ATTACK ON TITAN is set in a city surrounded by a series of circular walls. These offer protection from the Titans, murderous giants who nearly consumed the human race 100 years ago. "Consumed" should be taken literally here; these Titans get their kicks from eating people, either whole or in pieces. When the protective walls are breached, military corps spring into action to contain the threat. Three young friends, would-be heroes of varying abilities, are motivated to enlist to fight against the Titans after witnessing their brutality firsthand. Their contributions will be vital in the battle to save humanity.
Is it any good?
As with many action-based anime shows, this series is pretty light on character development but tries to make up for it with lots of plot and fighting. While the main characters do experience some personal growth over the length of the show, it's overshadowed by the bloody battles they engage in. Action sequences employ some impressively realistic animation of high-wire acrobatics that allow military forces to scale buildings and meet the titanic Titans, which is fun to watch. But while the plot and story stand out against similar fare, the constant death and dismemberment make the show hard to justify for a tween and younger teen audience.
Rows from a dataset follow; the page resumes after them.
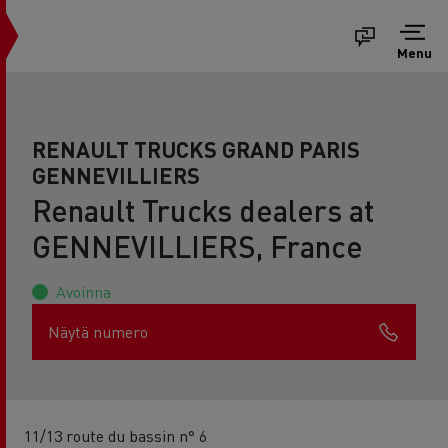
Menu
RENAULT TRUCKS GRAND PARIS
GENNEVILLIERS
Renault Trucks dealers at
GENNEVILLIERS, France
Avoinna
Näytä numero
11/13 route du bassin n° 6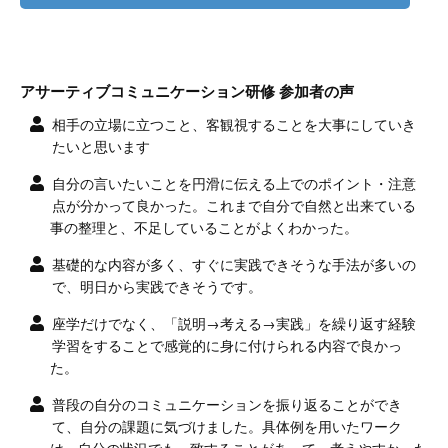
アサーティブコミュニケーション研修 参加者の声
相手の立場に立つこと、客観視することを大事にしていき
たいと思います
自分の言いたいことを円滑に伝える上でのポイント・注意
点が分かって良かった。これまで自分で自然と出来ている
事の整理と、不足していることがよくわかった。
基礎的な内容が多く、すぐに実践できそうな手法が多いの
で、明日から実践できそうです。
座学だけでなく、「説明→考える→実践」を繰り返す経験
学習をすることで感覚的に身に付けられる内容で良かっ
た。
普段の自分のコミュニケーションを振り返ることができ
て、自分の課題に気づけました。具体例を用いたワーク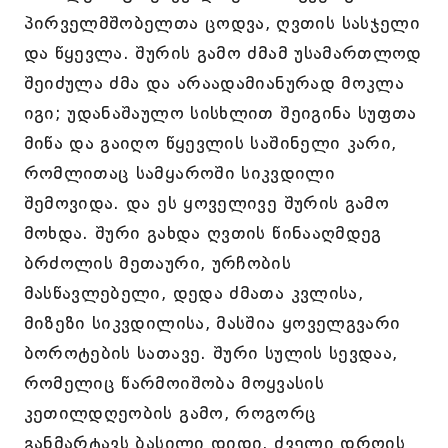
პირველმშობელთა ცოდვა, ღვთის სასჯელი
და წყევლა. შურის გამო ძმამ უსამართლოდ
შეიძულა ძმა და არაადამიანურად მოკლა
იგი; უდანაშაულო სისხლით შეიგინა სუფთა
მიწა და გაიღო წყევლის საშინელი კარი,
რომლითაც სამყაროში სიკვდილი
შემოვიდა. და ეს ყოველივე შურის გამო
მოხდა. შური გახდა ღვთის წინააღმდეგ
ბრძოლის მეთაური, ურჩობის
მასწავლებელი, დედა ძმათა კვლისა,
მიზეზი სიკვდილისა, მასშია ყოველგვარი
ბოროტების სათავე. შური სულის სევდაა,
რომელიც წარმოიშობა მოყვასის
კეთილდღეობის გამო, როგორც
განმარტავს ბასილი დიდი, ძველი დროის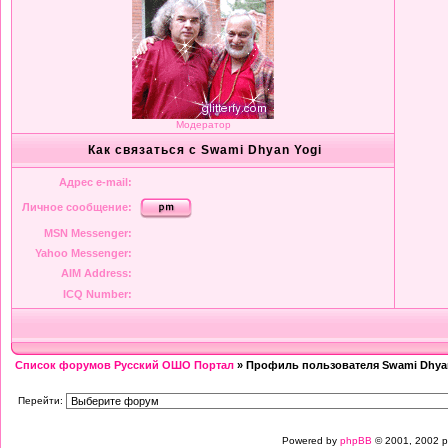
Модератор
Как связаться с Swami Dhyan Yogi
Адрес e-mail:
Личное сообщение:
MSN Messenger:
Yahoo Messenger:
AIM Address:
ICQ Number:
Список форумов Русский ОШО Портал
» Профиль пользователя Swami Dhya
Перейти:
Powered by
phpBB
© 2001, 2002 p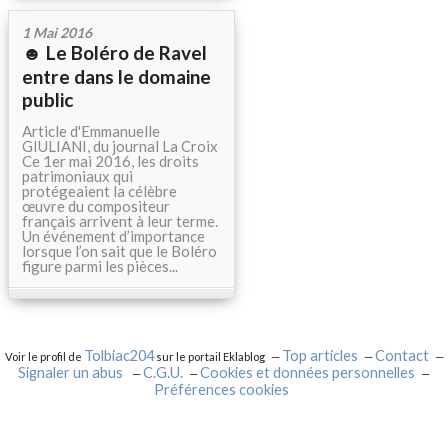
1 Mai 2016
☻ Le Boléro de Ravel
entre dans le domaine
public
Article d'Emmanuelle
GIULIANI, du journal La Croix
Ce 1er mai 2016, les droits
patrimoniaux qui
protégeaient la célèbre
œuvre du compositeur
français arrivent à leur terme.
Un événement d’importance
lorsque l’on sait que le Boléro
figure parmi les pièces...
Tolbiac204
Top articles
Contact
Voir le profil de
sur le portail Eklablog
Signaler un abus
C.G.U.
Cookies et données personnelles
Préférences cookies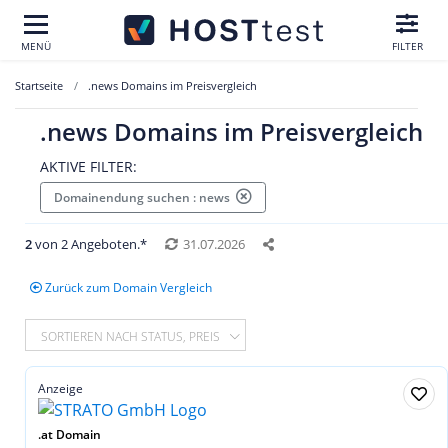
MENÜ
FILTER
Startseite
.news Domains im Preisvergleich
.news Domains im Preisvergleich
AKTIVE FILTER:
Domainendung suchen : news
2
von 2 Angeboten.*
31.07.2026
Zurück zum Domain Vergleich
SORTIEREN NACH STATUS, PREIS
Anzeige
.at Domain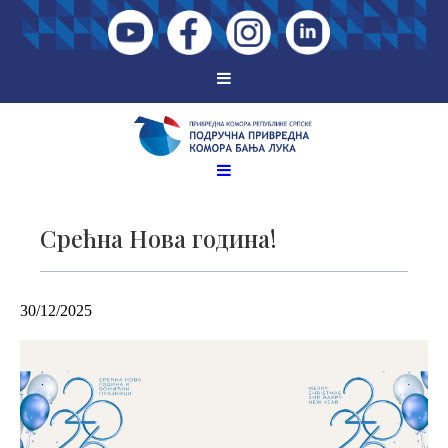
Срећна Нова година!
30/12/2025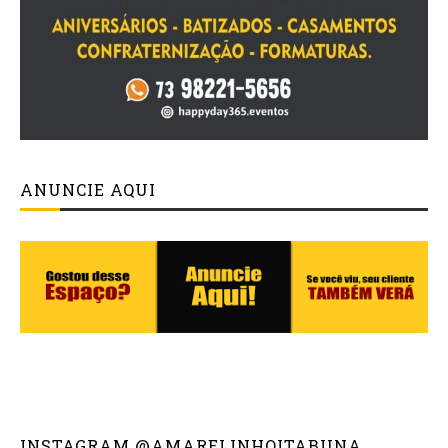
ANUNCIE AQUI
INSTAGRAM @AMARELINHOITABUNA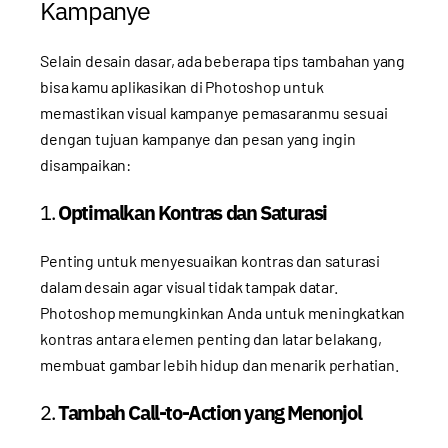
Kampanye
Selain desain dasar, ada beberapa tips tambahan yang
bisa kamu aplikasikan di Photoshop untuk
memastikan visual kampanye pemasaranmu sesuai
dengan tujuan kampanye dan pesan yang ingin
disampaikan:
1.
Optimalkan Kontras dan Saturasi
Penting untuk menyesuaikan kontras dan saturasi
dalam desain agar visual tidak tampak datar.
Photoshop memungkinkan Anda untuk meningkatkan
kontras antara elemen penting dan latar belakang,
membuat gambar lebih hidup dan menarik perhatian.
2.
Tambah Call-to-Action yang Menonjol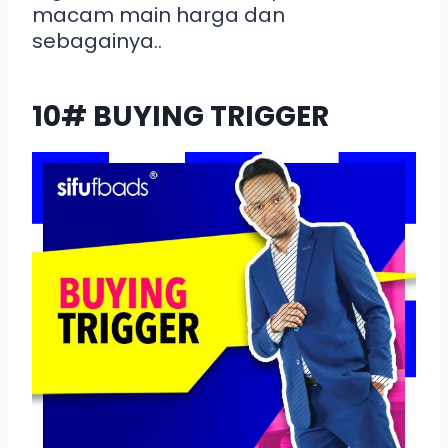
macam main harga dan
sebagainya..
10# BUYING TRIGGER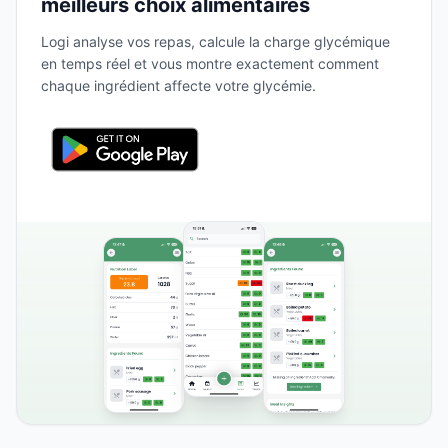
meilleurs choix alimentaires
Logi analyse vos repas, calcule la charge glycémique
en temps réel et vous montre exactement comment
chaque ingrédient affecte votre glycémie.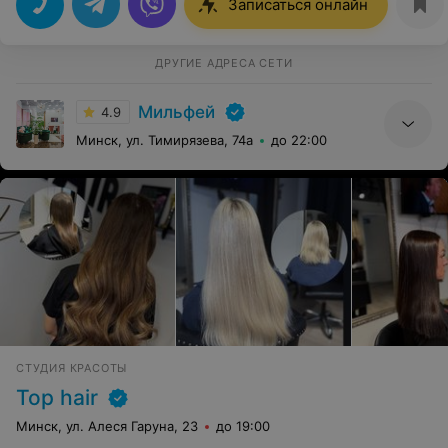
Записаться онлайн
ДРУГИЕ АДРЕСА СЕТИ
Мильфей
4.9
Минск, ул. Тимирязева, 74а
до 22:00
СТУДИЯ КРАСОТЫ
Top hair
Минск, ул. Алеся Гаруна, 23
до 19:00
This one is for action and horror fans only, with little in the way of crossover appeal.
Talk to your kids about ...
Families can talk about violence and plot. What would this show be like without fighting? How would its characters deal with conflict?
Main character Mikasa quickly becomes an important figure in the Survey Corps. Which qualities, aside from her skill as a fighter, make her such a successful soldier? How do those same qualities affect her personal friendships?
Armin may think himself a coward, but his loyalty to his friends trumps his perceived inferiority and pushes him to enlist. How can loyalty to friends both help and hinder our personal development?